À ce stade, votre dispositif de surveillance commencera à signaler d’éventuelles failles de sécurité, notamment la présence d’appareils pouvant se connecter à Internet. Il n’est pas rare de découvrir que de nombreux appareils sont connectés à Internet à l’insu des équipes. Il est donc essentiel de se poser cette question : ces appareils ont-ils réellement besoin d’un accès à Internet? Si oui, comment réduire les risques sans compromettre les exigences de production?

5. Aider les équipes de TO à comprendre l’importance de ces analyses

Les environnements de TO ayant historiquement été isolés, les équipes peuvent parfois sous-estimer la nécessité des nouvelles technologies de cybersécurité. Jusqu’à présent, ces solutions étaient perçues comme inutiles. Une crainte persistante réside également dans l’introduction d’éléments extérieurs aux TO, perçus comme une menace potentielle pour la stabilité et l’intégrité des systèmes.

Or, l’histoire a montré que ces systèmes de TO sont rarement aussi isolés qu’on le pense. Par exemple : des clés USB sont branchées sur les systèmes, des ordinateurs portables connectés aux réseaux informatiques sont transportés dans les salles de contrôle et branchés au réseau des TO et des réseaux non documentés sont connectés pour des raisons de commodité.

Pour sensibiliser les équipes, il est utile de leur présenter des exemples de cyberattaques ayant visé des infrastructures de TO, comme : l’attaque de Stuxnet, l’attaque de Sandworm qui a paralysé le réseau électrique ukrainien, l’attaque de la station d’épuration d’Oldman, et les attaques en cours liées au conflit actuel entre la Russie et l’Ukraine.

Pour combler l’écart organisationnel entre les TI et les TO, il est essentiel de réfléchir à la manière dont les différentes expertises vont collaborer et d’établir un langage commun entre vos ingénieurs TO et vos experts en cybersécurité. Cela facilitera l’analyse et la compréhension des technologies en jeu.

Cependant, ce n’est pas le seul facteur déterminant pour renforcer la sécurité des TO. Il est essentiel d’instaurer une relation de confiance solide, basée sur le respect mutuel entre les experts TO et TI pour aborder efficacement la cybersécurité.

La meilleure approche pour favoriser cette collaboration consiste à organiser des réunions régulières, en veillant à ce que les experts en cybersécurité jouent un rôle actif aux côtés des équipes des TO. Leur mission est de les accompagner dans leur transition vers une cybersécurité efficace.

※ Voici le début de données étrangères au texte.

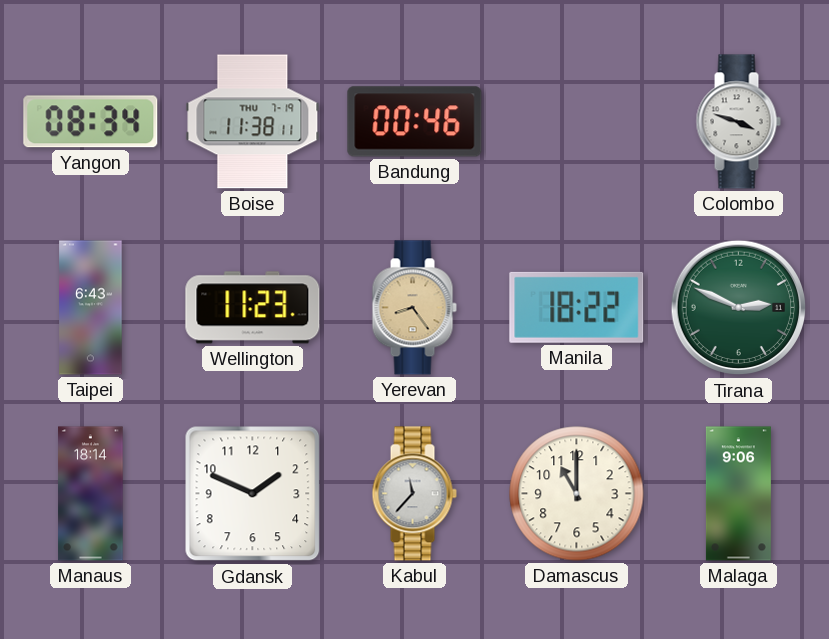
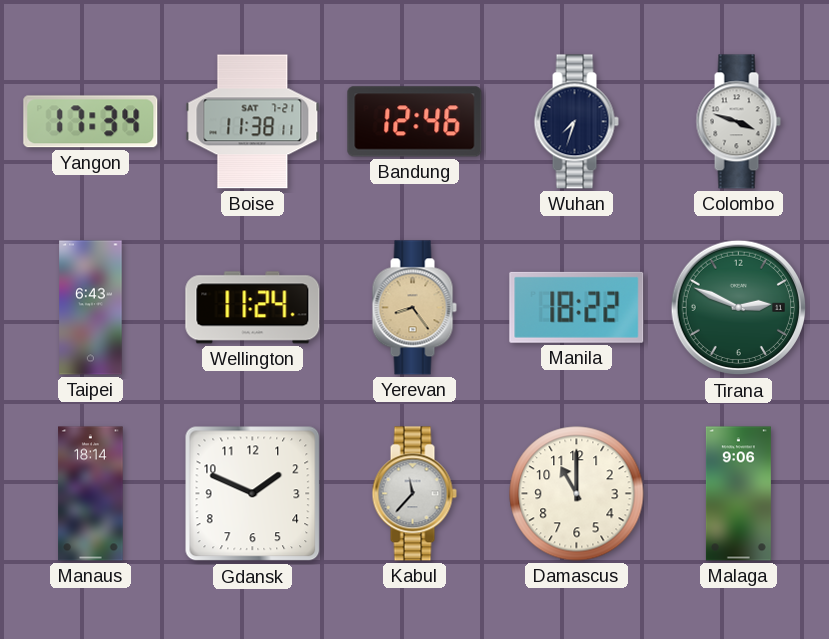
Yangon: 08:34 -> 17:34
Boise date: THU 7-19 -> SAT 7-21
Bandung: 00:46 -> 12:46
Wuhan: none -> 7:33
Wellington: 11:23 -> 11:24
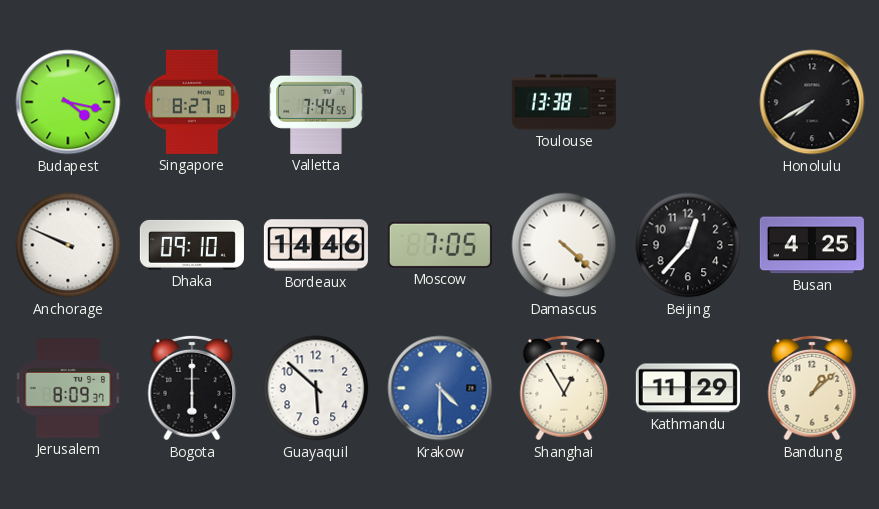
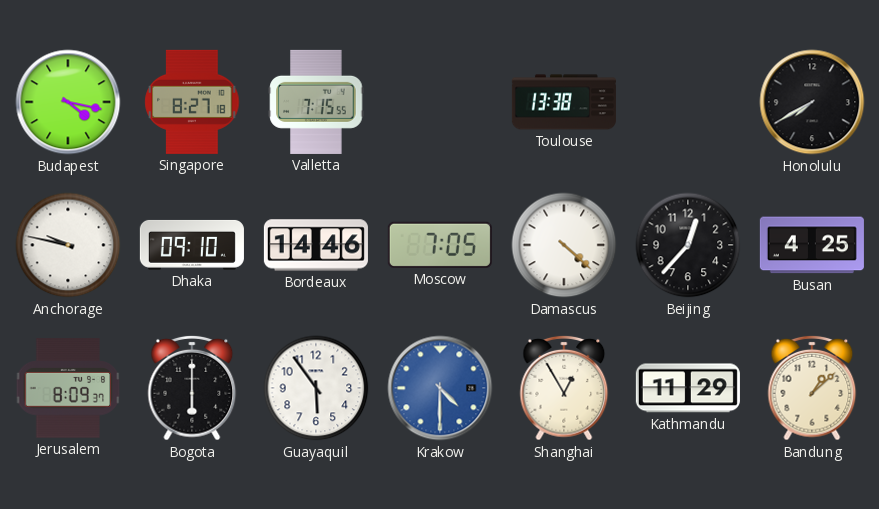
Valletta: 7:44 -> 7:15
Anchorage: 9:49 -> 9:47
Guayaquil: 5:52 -> 5:54
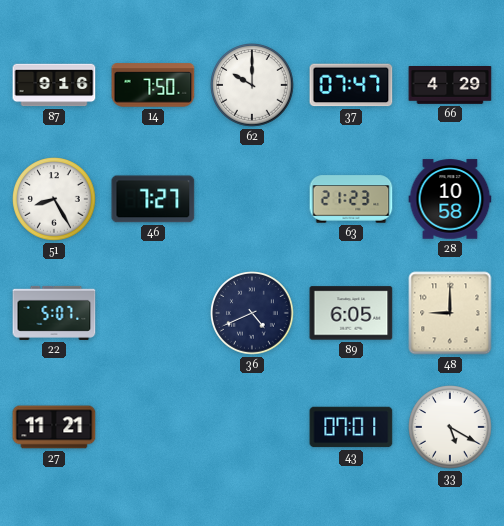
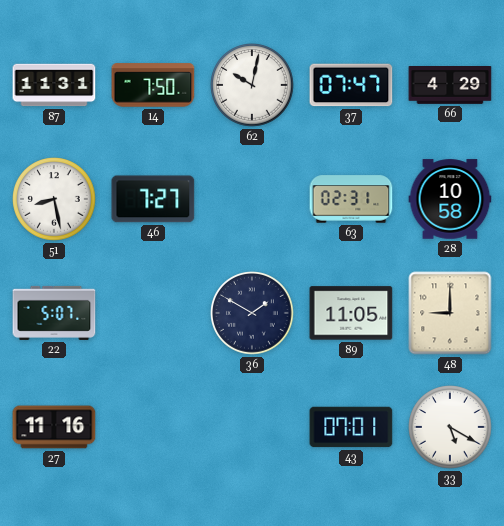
87: 9:16 -> 11:31
62: 10:00 -> 10:02
51: 8:25 -> 8:28
63: 21:23 -> 02:31
36: 4:41 -> 1:50
89: 6:05 -> 11:05
27: 11:21 -> 11:16
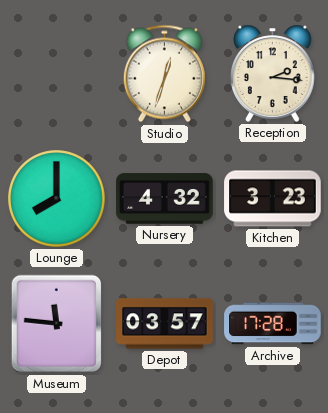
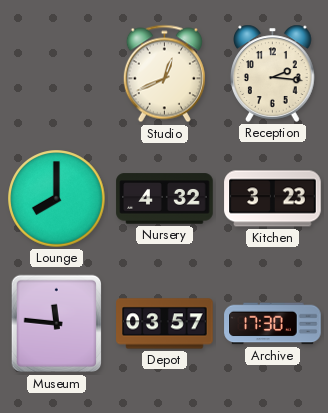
Studio: 12:33 -> 12:41
Archive: 17:28 -> 17:30
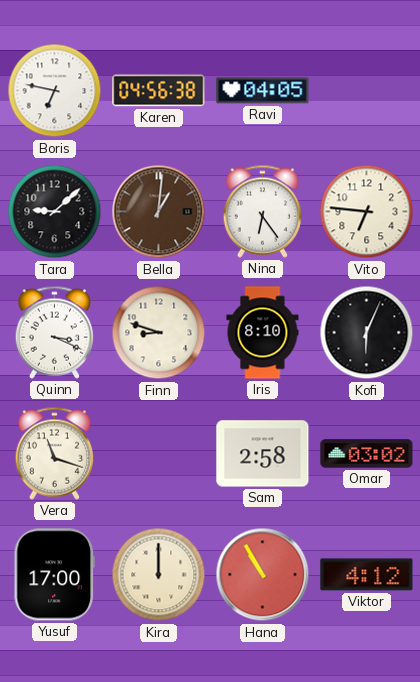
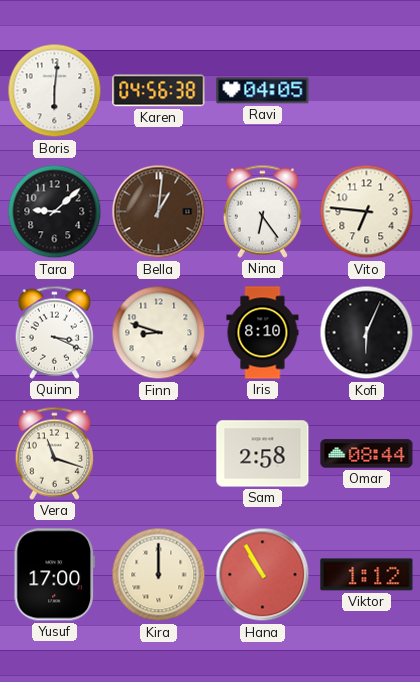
Boris: 6:47 -> 6:01
Omar: 03:02 -> 08:44
Viktor: 4:12 -> 1:12
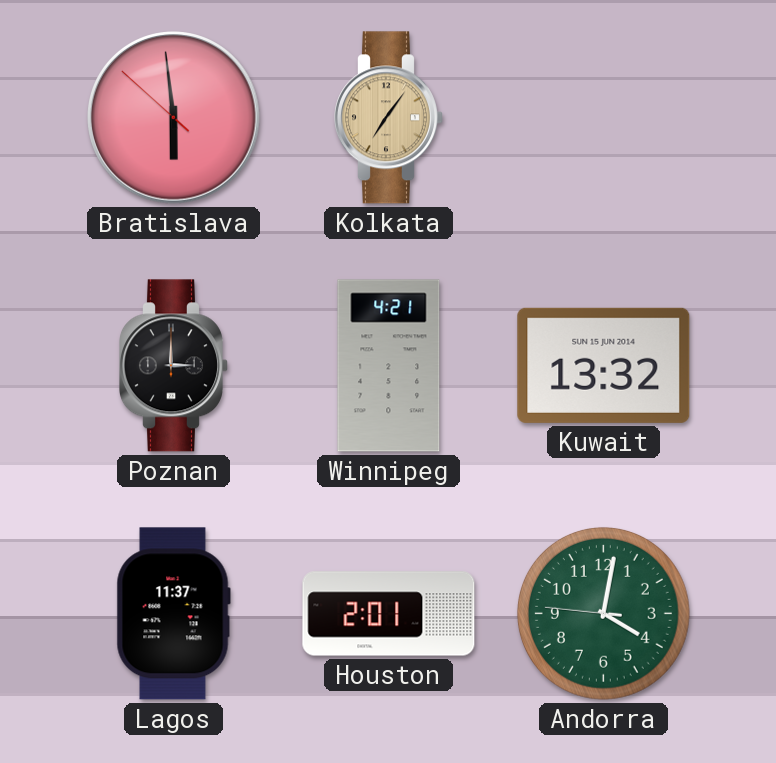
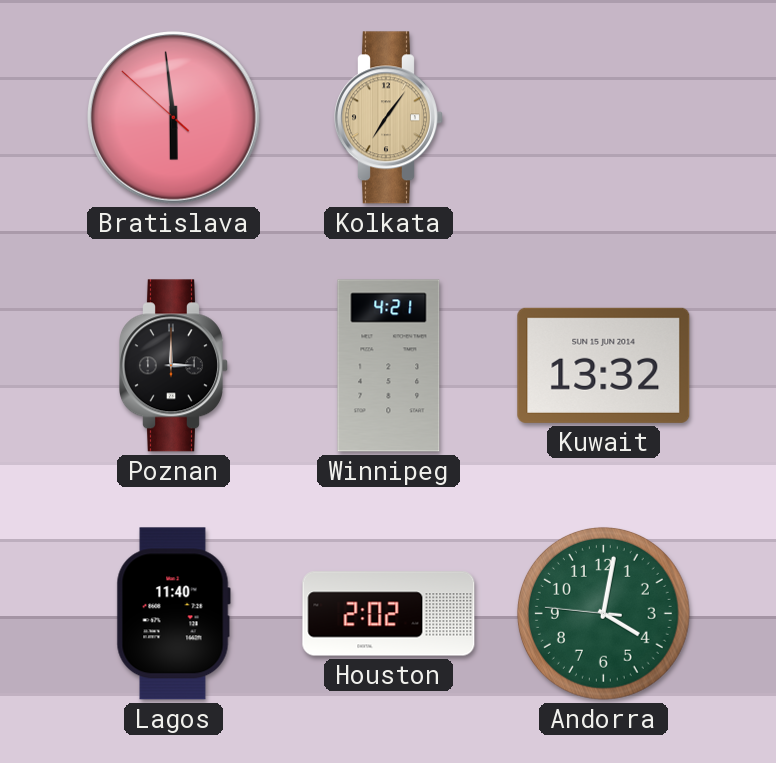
Lagos: 11:37 -> 11:40
Houston: 2:01 -> 2:02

Protéger votre entreprise grâce à une meilleure préparation

Une cybersécurité efficace est un exercice d’équilibre subtil. Vous devez comprendre vos actifs pour les protéger tout en acceptant les risques de failles. Savoir réagir face à un cyberincident est crucial pour y survivre. Une bonne préparation à une cyberattaque consiste à identifier les personnes à mobiliser, à savoir où se trouvent vos sauvegardes et s’assurer qu’elles sont sécurisées, à planifier un plan de réaction.

Se préparer à l’éventualité d’un incident, plutôt que de supposer qu’il ne vous arrivera pas, est le meilleur moyen de garantir une réaction rapide et efficace.